Updated: Sep 23, 2018


A bit more about me; I work from home which means I don't commute, sit in unnecessary meetings, briefings or get caught up in office politics, but I am totally alone. To avoid complete and utter solitude I often work at the temporary tennis club, I beaver away between cross court drills and my subsided lunch, with an old man and his half a pint of IPA for companionship. Not exactly a dynamic lab of young innovative creativity.


I work with French clients who fall into two categories: bullies and basket cases. I prefer the bullies, you know where you are and the more they beat me with their batons the better I become at saying ‘non'. As for the basket cases, they are just damn right incompetent and no matter how many times I say, write, text, send a flipping pigeon they still don't get it. For the love of Ford (big fan of Aldous Huxley).


I now have a situation where I am on the wrong side of the channel, so I must travel back to Paris to meet this delightful group of clients.
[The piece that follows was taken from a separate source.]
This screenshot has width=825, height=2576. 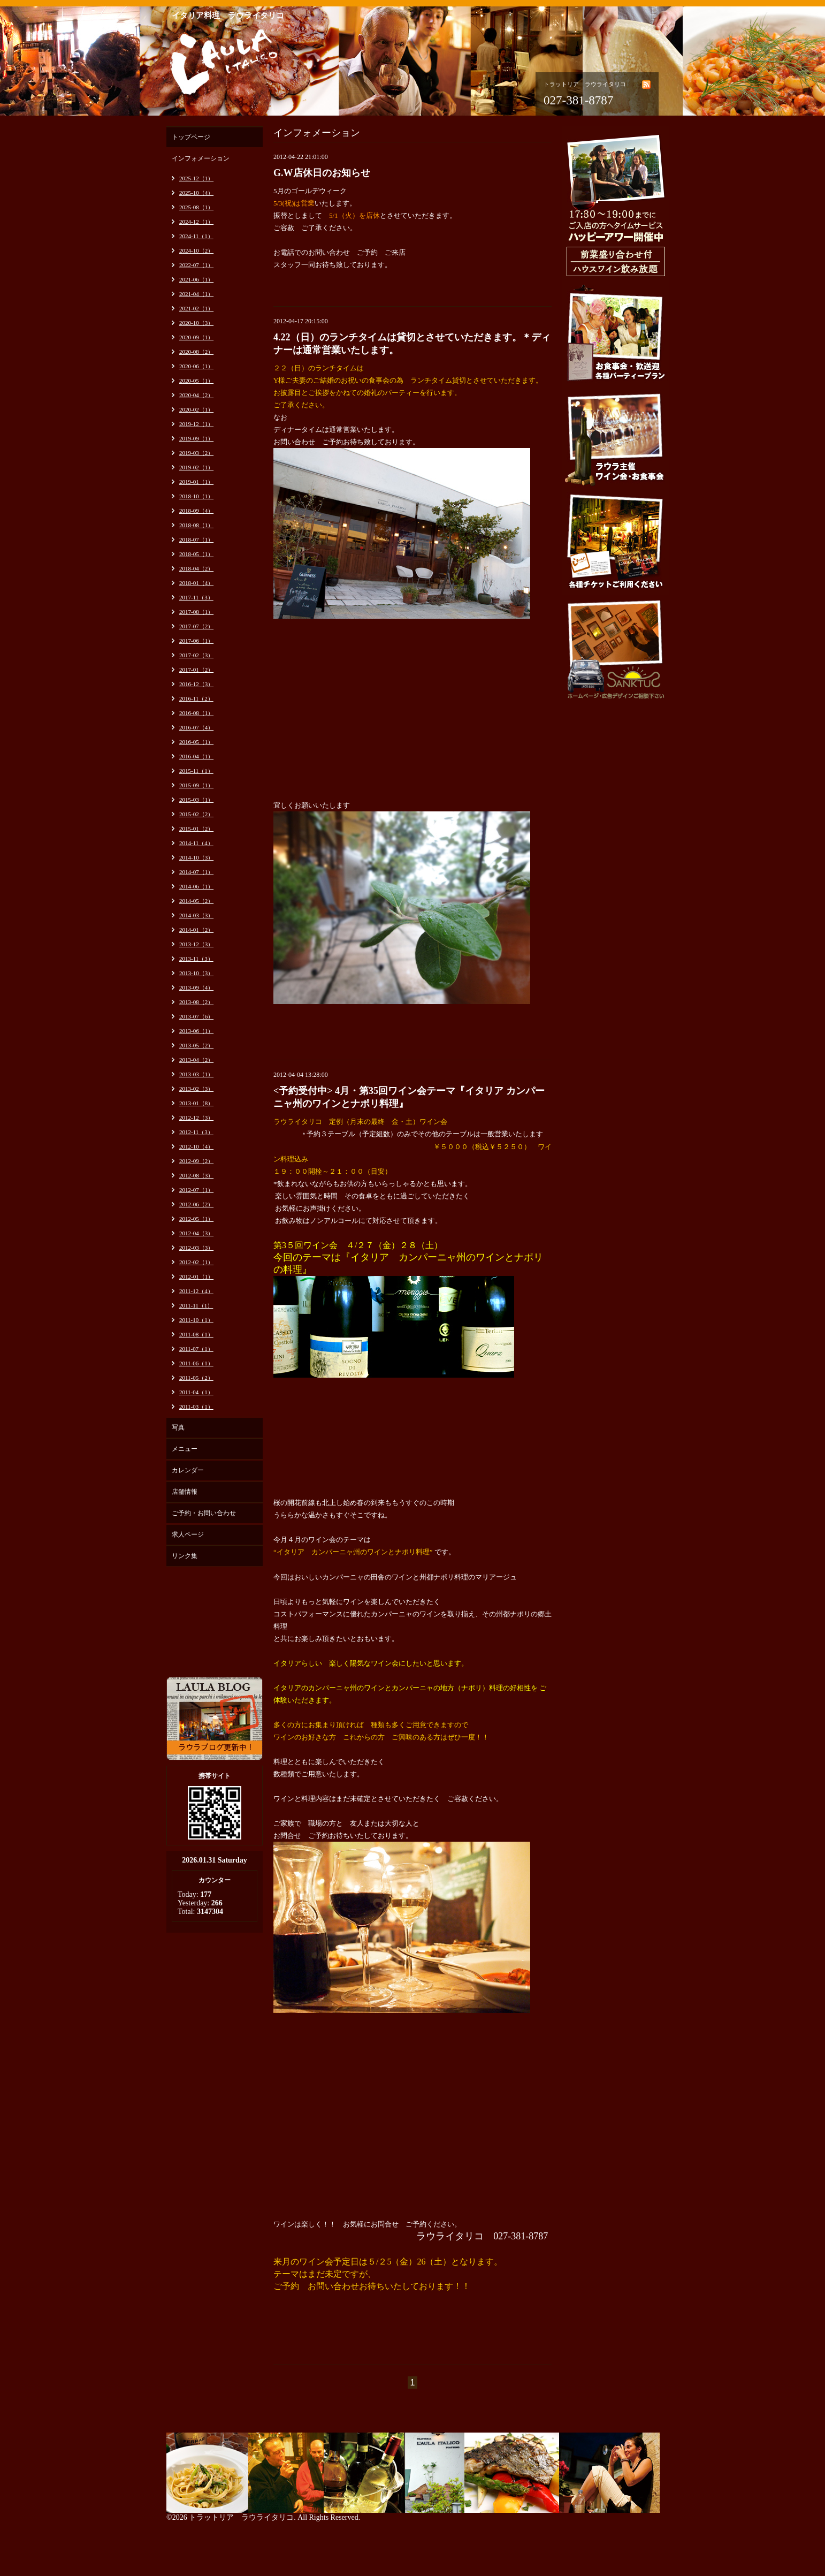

A typical week is as follows: client has wobbly and insists on immediate meeting, I try and feign all sorts of excuses, but client doesn't budge, and I am meant to be ‘our girl in France'. I book a Eurostar for an inflated last minute price, return to the city that broke my heart, reminds me even more of beautiful boy and live through a 12-hour panic attack.



I sit through excruciating meetings and repeat for the umpteenth time the same messages. Once the work is over I trot to the first Parisian terrace, drink a pichet of rosé chatting to anyone I can to take my mind off where I am and who I am not with. I then trudge to Gare de Nord, en route picking up items from my storage unit (my life is currently squeezed into 2 cubic meters) and stock up on cans and miniature bottles for the journey back. And all this fun at my own cost since I have made the choice to be in London with my mother and affectionate step-father.
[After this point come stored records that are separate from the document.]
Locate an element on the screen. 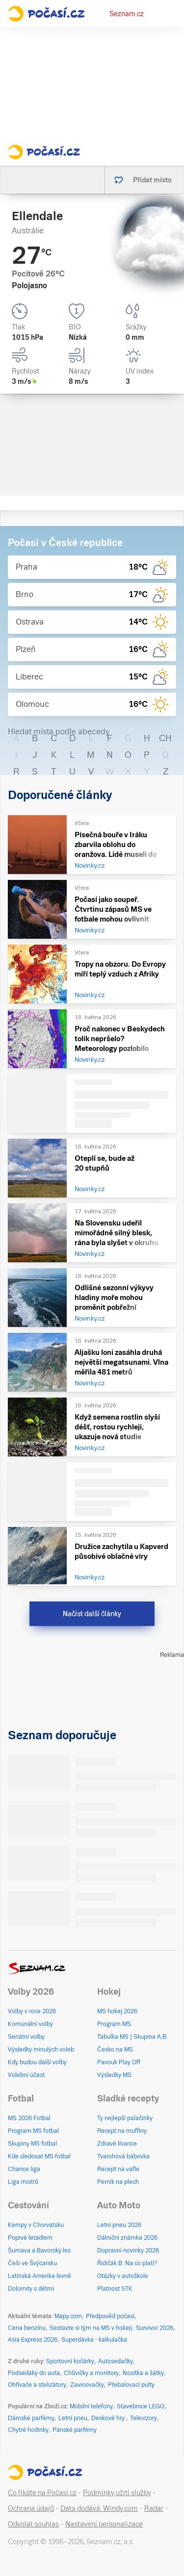  Survivor 2026 is located at coordinates (154, 2328).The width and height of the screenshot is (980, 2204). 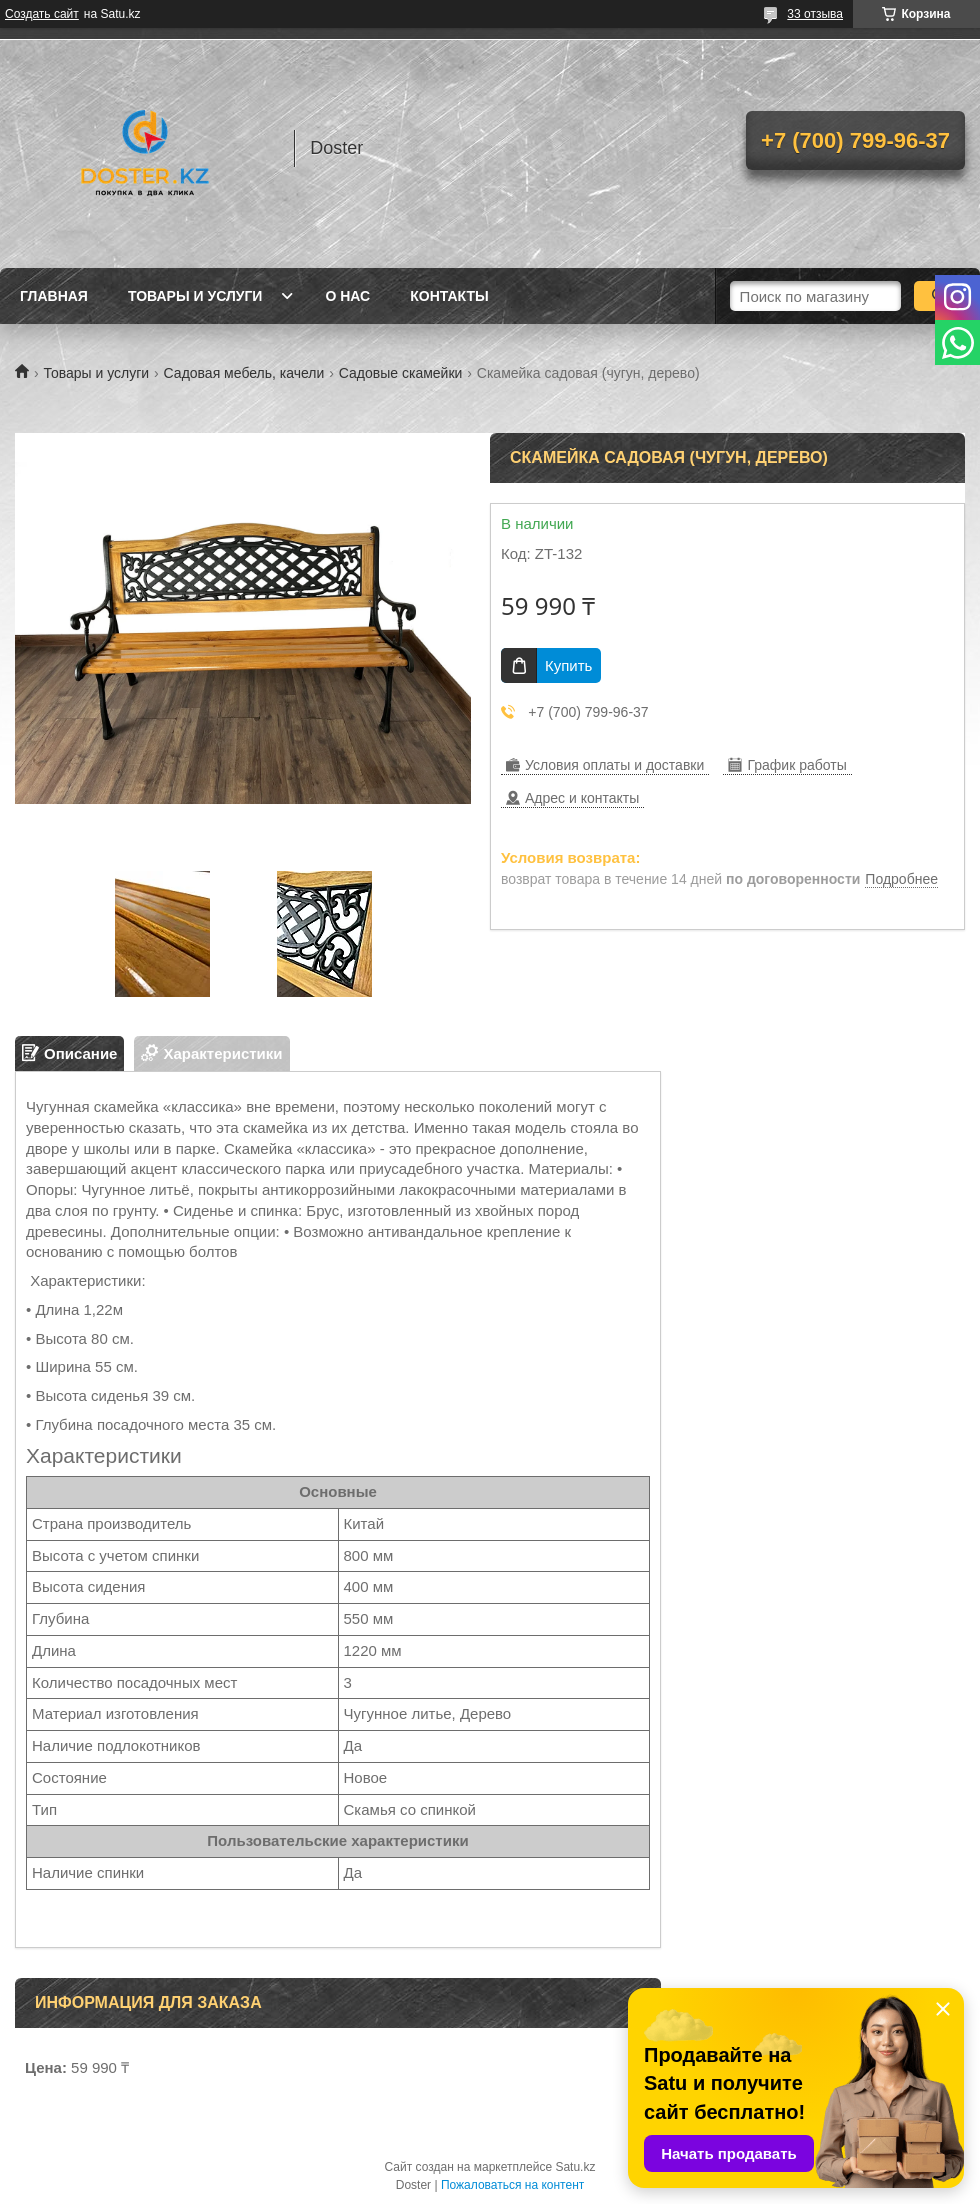 I want to click on Садовые скамейки, so click(x=401, y=373).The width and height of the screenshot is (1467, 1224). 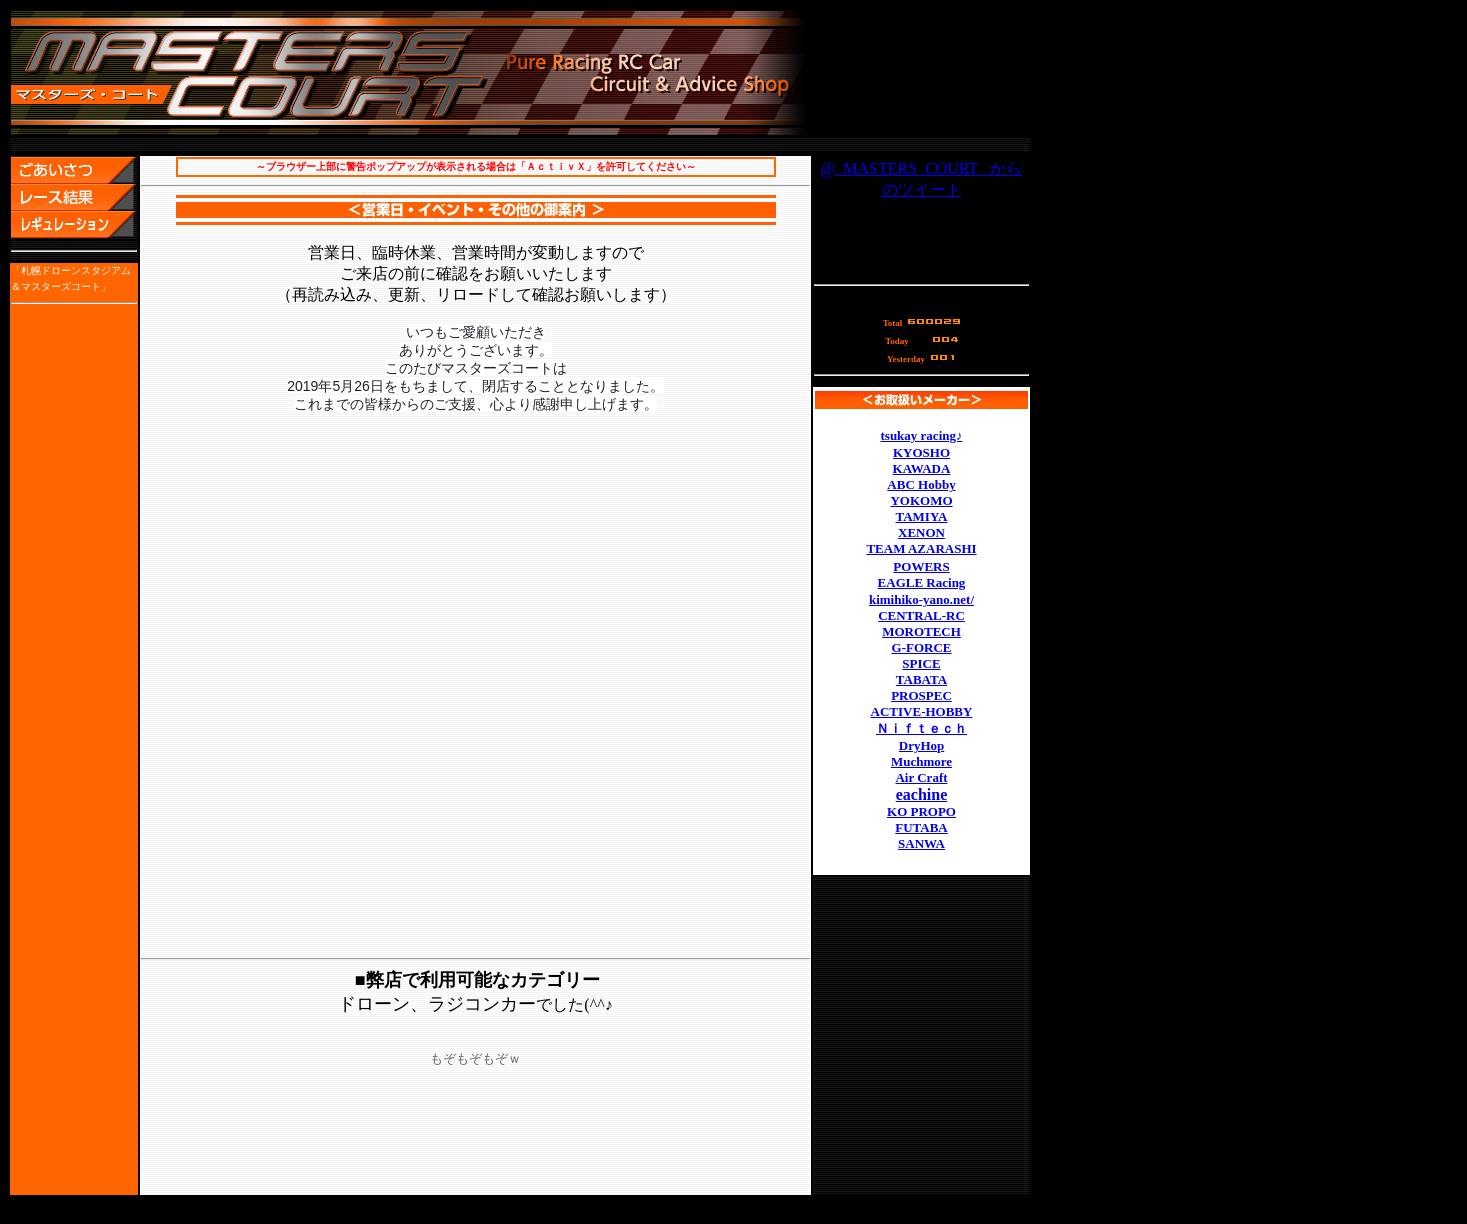 I want to click on EAGLE Racing, so click(x=922, y=582).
With my French working contract comes 9.2 weeks of holiday. Yes, you did read that right. My colleagues in the UK get 25 days. A gross amount and totally overwhelming when you have no one to spend it with and no idea how to spend it. Suggestions welcome. It's the opposite of FOMO. My worry is not managing to do anything in the place I currently reside; two great cities London and Paris with much going on yet I do sweet sod all. I also fear I have oodles of time due to my 9.2 and don't use it in the way I should. What is should, define ‘should'? Living a full life, making the most of every opportunity or day within my 9.2. Where does this ‘should' come from? The notion that we should always be doing more, taking advantage of more, testing ourselves more? Maybe this is FOMO.


The beautiful boy lived like that, flew by the seat of his pants kinda living. How I loved living like that. I find when things are going well the universe conspires for everything to spiral upwards, and when things go badly the same happens in the other direction, is that Paulo Coehlo?